Barbara Walters said she left the set of "The View" on Sept. 12 believing that she and her fellow panelists had conducted a fair on-the-couch interview with Senator John McCain, and later in the episode one with him and his wife, Cindy. That was the live conversation in which Whoopi Goldberg asked Mr. McCain, the Republican presidential nominee, if she should fear "being returned to slavery" if he won, and Joy Behar complained to him about the untruths she saw in his campaign advertisements.
But soon after it was broadcast, Ms. Walters recalled in an interview at her ABC office on a recent afternoon, she received an e-mail message from Rosie O'Donnell, a former "View" co-host whose on-air monologues were often far left of center.
"Now I know I'm in trouble," Ms. Walters said she thought. "I've got a lovely e-mail from Rosie complimenting me on the interview."
Before long Mrs. McCain could be heard telling a fund-raising event, in video obtained by ABC News, that Ms. Walters and her crew had "picked our bones clean."
As it turns out, the McCain interview - in which he received tougher treatment than either he or his Democratic rival, Senator Barack Obama, had experienced in previous appearances on "The View" - was part of a conscious effort by Ms. Walters and her producers to insert their daytime talk show forcefully into the nation's political conversation this fall.

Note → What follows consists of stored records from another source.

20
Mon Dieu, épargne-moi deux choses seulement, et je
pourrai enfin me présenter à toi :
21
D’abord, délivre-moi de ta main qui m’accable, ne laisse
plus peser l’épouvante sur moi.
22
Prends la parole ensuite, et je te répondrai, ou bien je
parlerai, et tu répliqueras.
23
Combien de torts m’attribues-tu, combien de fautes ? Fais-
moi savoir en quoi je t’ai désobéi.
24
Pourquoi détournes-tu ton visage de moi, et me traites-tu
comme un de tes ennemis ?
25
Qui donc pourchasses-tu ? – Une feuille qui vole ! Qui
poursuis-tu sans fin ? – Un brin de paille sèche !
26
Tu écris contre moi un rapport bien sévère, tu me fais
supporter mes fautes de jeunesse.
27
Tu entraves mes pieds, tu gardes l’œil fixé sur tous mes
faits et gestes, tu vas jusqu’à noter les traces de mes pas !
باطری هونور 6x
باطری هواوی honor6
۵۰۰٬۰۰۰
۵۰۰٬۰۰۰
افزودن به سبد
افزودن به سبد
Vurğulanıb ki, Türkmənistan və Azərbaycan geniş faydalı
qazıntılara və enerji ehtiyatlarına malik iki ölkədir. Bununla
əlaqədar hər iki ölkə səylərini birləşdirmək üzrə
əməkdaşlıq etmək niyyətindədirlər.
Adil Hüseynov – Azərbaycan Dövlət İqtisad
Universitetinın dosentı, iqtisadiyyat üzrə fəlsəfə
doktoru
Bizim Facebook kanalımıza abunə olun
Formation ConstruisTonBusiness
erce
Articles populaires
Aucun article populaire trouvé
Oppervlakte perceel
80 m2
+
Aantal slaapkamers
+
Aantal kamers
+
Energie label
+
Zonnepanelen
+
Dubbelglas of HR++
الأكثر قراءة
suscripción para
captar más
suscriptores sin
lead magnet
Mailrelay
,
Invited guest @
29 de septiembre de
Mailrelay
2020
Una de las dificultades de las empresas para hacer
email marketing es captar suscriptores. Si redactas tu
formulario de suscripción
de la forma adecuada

And yet, as might be the case on many night-time cable news shows, the women of "The View" prefaced their questions to Mr. McCain on Sept. 12 with what seemed to be thinly veiled references to how they were leaning in the election - with Ms. Behar and Ms. Goldberg expressing obvious disappointment with Mr. McCain, and Elisabeth Hasselbeck saying he could count on her vote.
Steinberg suggested that Walters was leaning toward Obama as well:
While Ms. Walters has been a tougher read, she pressed Mr. McCain in her first question about whether he actually believed Sarah Palin to be, as he has said, the "greatest" vice presidential nominee in the nation's history. She wondered aloud whether Ms. Palin could ever be compared to John Adams. (He responded that he should probably be more wary of "hyperbole.") Ms. Walters then asked about Ms. Palin's mandate to be a Washington reformer, asking, "Who is it that Governor Palin is going to reform? You? The Senate?"

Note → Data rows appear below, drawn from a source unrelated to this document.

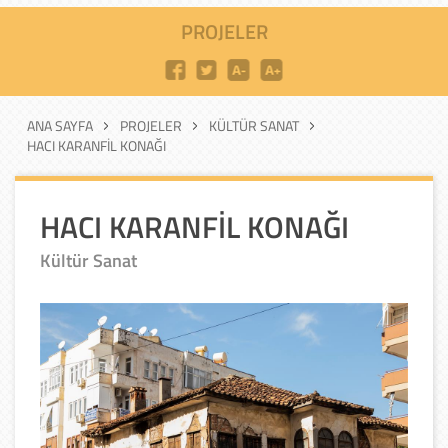
PROJELER
ANA SAYFA
PROJELER
KÜLTÜR SANAT
HACI KARANFİL KONAĞI
HACI KARANFİL KONAĞI
Kültür Sanat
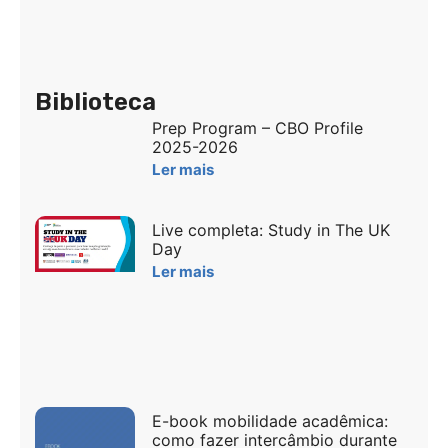
Biblioteca
Prep Program – CBO Profile
2025-2026
Ler mais
Live completa: Study in The UK
Day
Ler mais
E-book mobilidade acadêmica:
como fazer intercâmbio durante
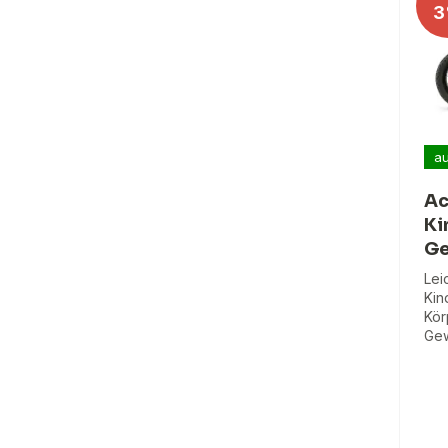
3
au
Ac
Ki
Ge
Lei
Kin
Kör
Gew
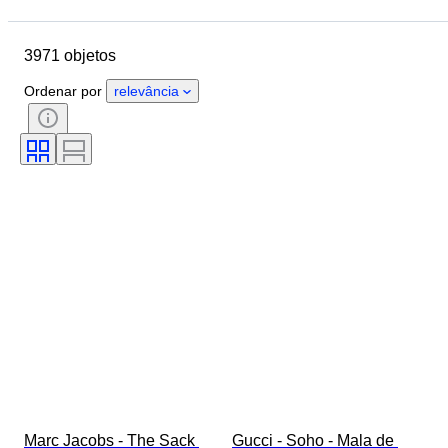
Localização
Dimensões
Marca
Tamanho
Objeto
3971 objetos
País de origem
Material
Género
Estado
Ordenar por
relevância
Certificação
Cor
Acessórios incluídos
Padrão
Era
Tamanho no artigo
Modelo
Tamanho do sapato
Marc Jacobs - The Sack 
Gucci - Soho - Mala de 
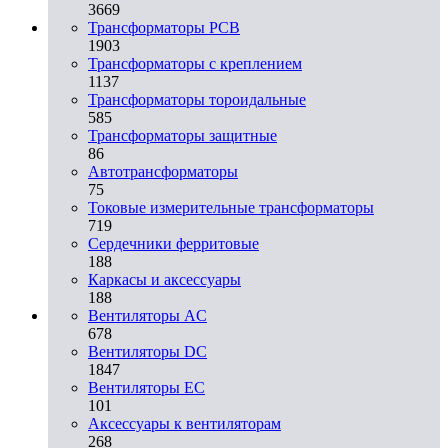
3669
Трансформаторы PCB
1903
Трансформаторы с креплением
1137
Трансформаторы тороидальные
585
Трансформаторы защитные
86
Автотрансформаторы
75
Токовые измерительные трансформаторы
719
Сердечники ферритовые
188
Каркасы и аксессуары
188
Вентиляторы AC
678
Вентиляторы DC
1847
Вентиляторы EC
101
Аксессуары к вентиляторам
268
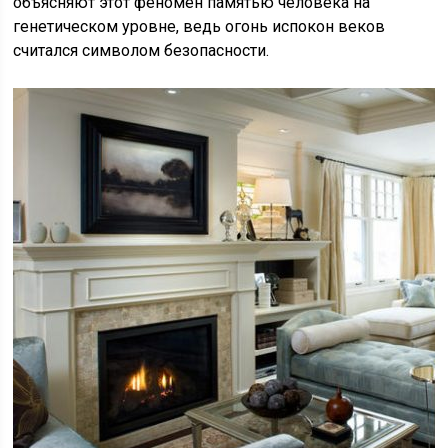
объясняют этот феномен памятью человека на
генетическом уровне, ведь огонь испокон веков
считался символом безопасности.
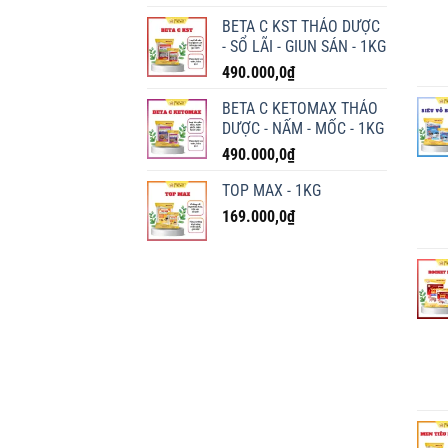
BETA C KST THẢO DƯỢC
- SỔ LÃI - GIUN SÁN - 1KG
490.000,0
₫
BETA C KETOMAX THẢO
DƯỢC - NẤM - MỐC - 1KG
490.000,0
₫
TOP MAX - 1KG
169.000,0
₫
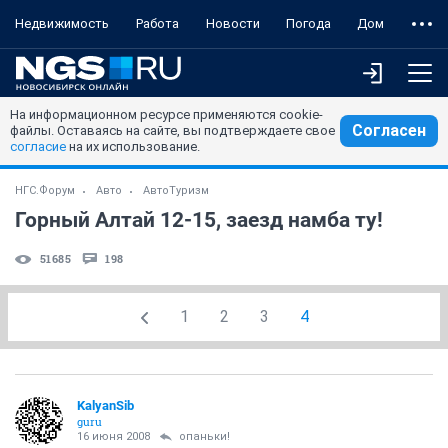
Недвижимость
Работа
Новости
Погода
Дом
На информационном ресурсе применяются cookie-
Согласен
файлы. Оставаясь на сайте, вы подтверждаете свое
согласие
на их использование.
НГС.Форум
Авто
АвтоТуризм
Горный Алтай 12-15, заезд намба ту!
51685
198
1
2
3
4
KalyanSib
guru
16 июня 2008
опаньки!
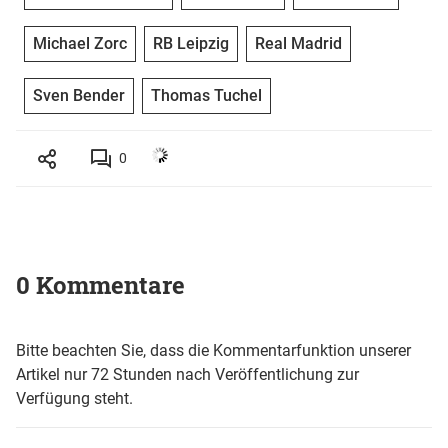
Michael Zorc
RB Leipzig
Real Madrid
Sven Bender
Thomas Tuchel
0
0 Kommentare
Bitte beachten Sie, dass die Kommentarfunktion unserer
Artikel nur 72 Stunden nach Veröffentlichung zur
Verfügung steht.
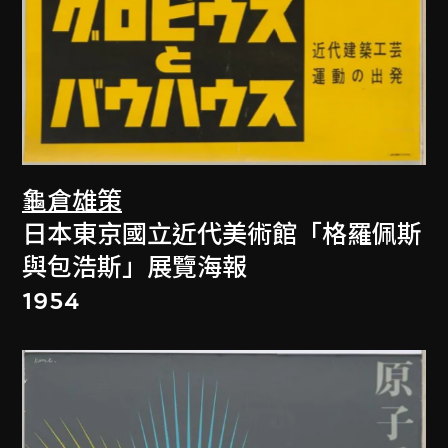
龜倉雄策
日本東京國立近代美術館「格羅佩斯
與包浩斯」展覽海報
1954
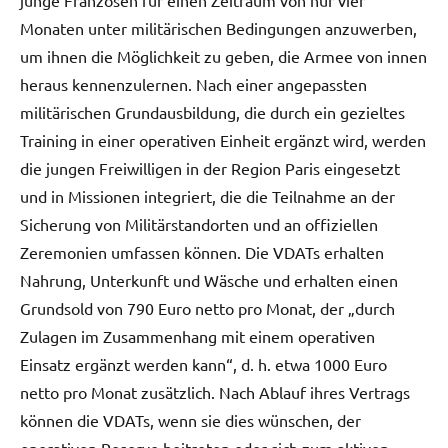
Monaten unter militärischen Bedingungen anzuwerben,
um ihnen die Möglichkeit zu geben, die Armee von innen
heraus kennenzulernen. Nach einer angepassten
militärischen Grundausbildung, die durch ein gezieltes
Training in einer operativen Einheit ergänzt wird, werden
die jungen Freiwilligen in der Region Paris eingesetzt
und in Missionen integriert, die die Teilnahme an der
Sicherung von Militärstandorten und an offiziellen
Zeremonien umfassen können. Die VDATs erhalten
Nahrung, Unterkunft und Wäsche und erhalten einen
Grundsold von 790 Euro netto pro Monat, der „durch
Zulagen im Zusammenhang mit einem operativen
Einsatz ergänzt werden kann“, d. h. etwa 1000 Euro
netto pro Monat zusätzlich. Nach Ablauf ihres Vertrags
können die VDATs, wenn sie dies wünschen, der
operativen Reserve beitreten oder sich zum aktiven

By contrast, when Mr. Obama appeared on "The View" in March, when he was not yet the Democratic nominee, Ms. Walters greeted him by relating a backstage conversation with her co-hosts. "Maybe we shouldn't say this," Ms. Walters told Mr. Obama. "We thought you were very sexy."
Walters concluded with this dubious assertion:
"Because it's an election year," she said, "I have perhaps expressed my feelings in a stronger way than I did years ago. Still, I don't think anyone knows my political opinions."
The Media Research Center, which has tagged journalist Walters' liberal views for years, would strongly disagree. Here's what Walters said about Cuban dictator Fidel Castro on ABC in 2002:
For Castro, freedom starts with education. And if literacy alone were the yardstick, Cuba would rank as one of the freest nations on Earth.